Hence \(f\) is continuous at \(0\).

(b) Step 2: Investigate graphically whether \(f\) is differentiable at \({\bf{0}}\) by zooming in several times toward the point \(\left( {{\bf{0}},{\bf{1}}} \right)\) on the graph of \(f\).

Construct the graph for the function \(f\).

On observing the graph it is proved that \(f\) is differentiable at \(0\).

Hence Proved.

Step 3: Show that \(f\) is not differentiable at \({\bf{0}}\). How can you reconcile this fact with the appearance of the graphs in part (b)?

Use logarithmic differentiation to find \(f'\)

\(\begin{array}{c}\ln f\left( x \right) = x\ln \left| x \right|\\\frac{{f'\left( x \right)}}{{f\left( x \right)}} = x\left( {\frac{1}{x}} \right) + \ln \left| x \right|\\f'\left( x \right) = f\left( x \right)\left( {1 + \ln \left| x \right|} \right)\\ = {\left| x \right|^x}\left( {1 + \ln \left| x \right|} \right),\;x \ne 0\end{array}\)

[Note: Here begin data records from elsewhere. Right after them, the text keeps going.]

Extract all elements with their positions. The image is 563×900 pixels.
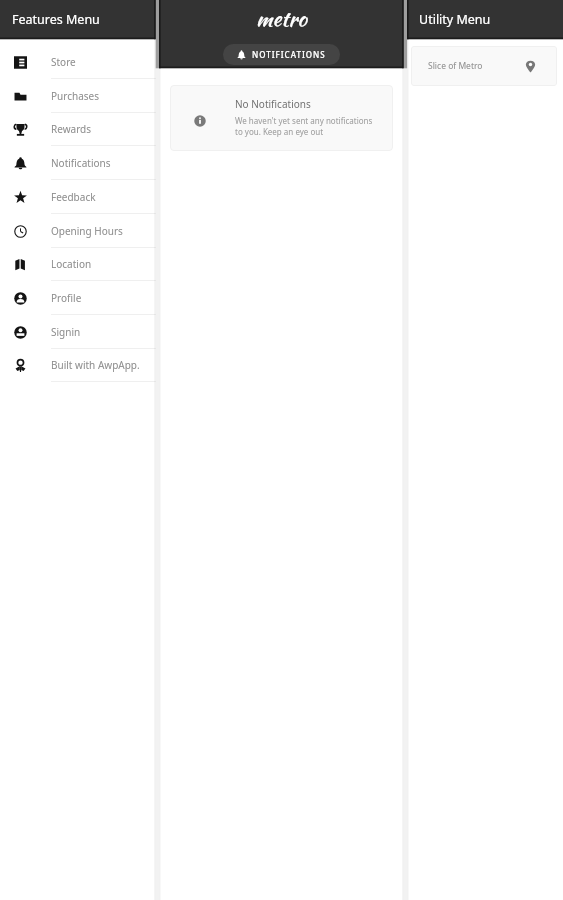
staticText: Features Menu [12,11,100,28]
button[interactable]: Opening Hours [0,214,157,248]
staticText: Built with AwpApp. [51,358,140,372]
staticText: No Notifications [235,97,311,111]
staticText: We haven't yet sent any notifications to… [235,115,373,138]
staticText: Purchases [51,89,99,103]
button[interactable]: Store [0,45,157,79]
staticText: Notifications [51,156,111,170]
staticText: Location [51,257,92,271]
staticText: Slice of Metro [428,60,483,72]
button[interactable]: Signin [0,315,157,349]
staticText: Rewards [51,122,91,136]
staticText: Feedback [51,190,96,204]
button[interactable]: NOTIFICATIONS [223,44,340,65]
button[interactable]: Built with AwpApp. [0,348,157,382]
button[interactable]: Location [0,247,157,281]
button[interactable]: Profile [0,281,157,315]
button[interactable]: No Notifications [170,85,393,151]
staticText: metro [256,3,307,34]
button[interactable]: Slice of Metro [411,46,557,86]
button[interactable]: Notifications [0,146,157,180]
staticText: Utility Menu [419,11,491,28]
button[interactable]: Feedback [0,180,157,214]
staticText: NOTIFICATIONS [252,49,326,60]
staticText: Signin [51,325,81,339]
staticText: Profile [51,291,82,305]
staticText: Store [51,55,76,69]
button[interactable]: Purchases [0,79,157,113]
button[interactable]: Rewards [0,112,157,146]
staticText: Opening Hours [51,224,123,238]
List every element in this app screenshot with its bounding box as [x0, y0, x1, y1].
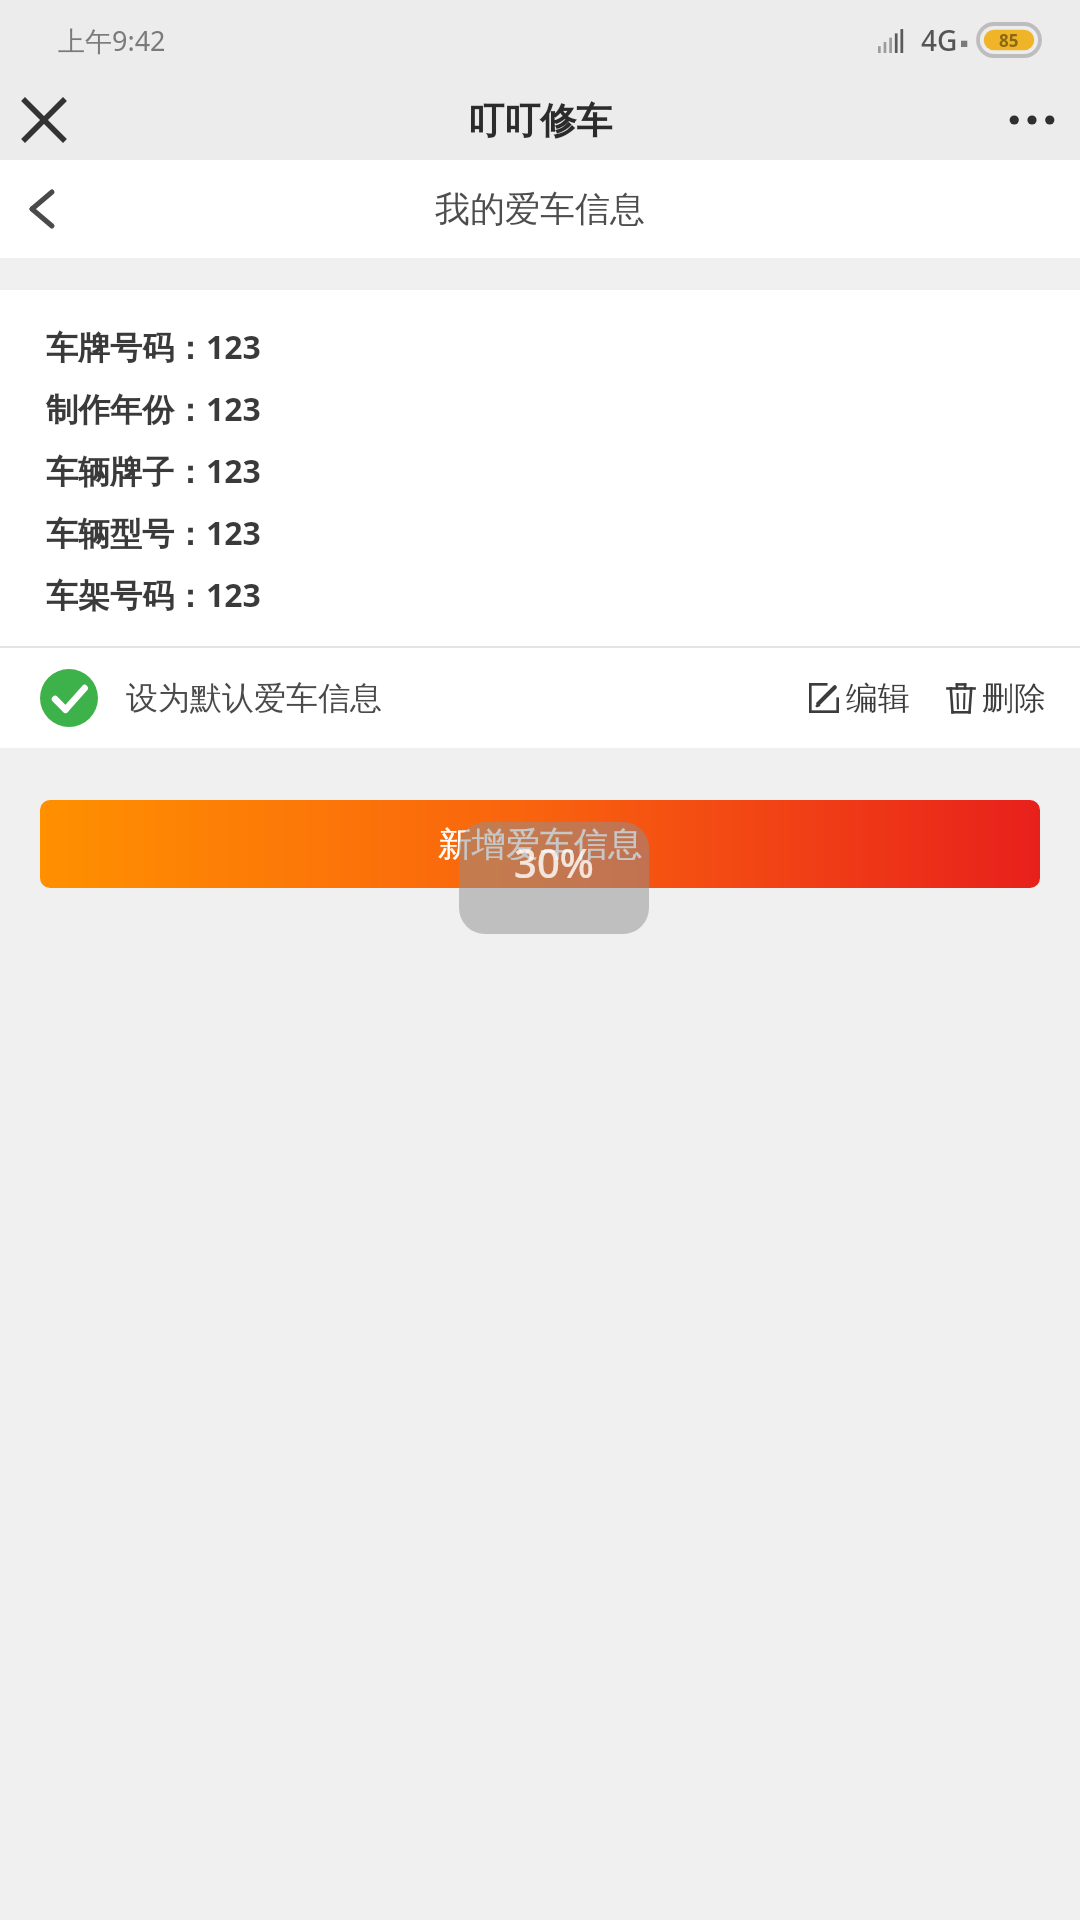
staticText: 上午9:42: [58, 22, 166, 59]
staticText: 车牌号码：123: [46, 325, 261, 369]
button[interactable]: 删除: [934, 648, 1080, 748]
button[interactable]: 新增爱车信息: [40, 800, 1040, 888]
staticText: 车架号码：123: [46, 573, 261, 617]
staticText: 制作年份：123: [46, 387, 261, 431]
button[interactable]: Close: [0, 80, 88, 160]
staticText: 车辆牌子：123: [46, 449, 261, 493]
staticText: 编辑: [846, 678, 910, 718]
staticText: 车辆型号：123: [46, 511, 261, 555]
button[interactable]: Back: [0, 167, 84, 251]
staticText: 叮叮修车: [468, 98, 612, 143]
button[interactable]: 编辑: [796, 648, 920, 748]
staticText: 设为默认爱车信息: [126, 678, 382, 718]
staticText: 删除: [982, 678, 1046, 718]
staticText: 85: [999, 29, 1019, 52]
button[interactable]: More options: [984, 80, 1080, 160]
staticText: 新增爱车信息: [438, 823, 642, 866]
button[interactable]: 设为默认爱车信息: [0, 648, 398, 748]
staticText: 4G: [921, 21, 958, 59]
staticText: 我的爱车信息: [435, 187, 645, 231]
staticText: 30%: [514, 835, 594, 889]
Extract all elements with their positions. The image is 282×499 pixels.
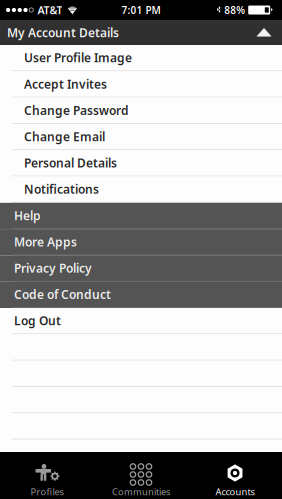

Now \(f'\left( x \right) \to \infty \) so the curve has a vertical tangent at \(\left( {0,1} \right)\) and it is not differentiable there.

The fact cannot be seen in the graphs in part (b) because ln \(\ln \left| x \right| \to - \infty \) very slowly as \(x \to \infty \).

Hence Proved.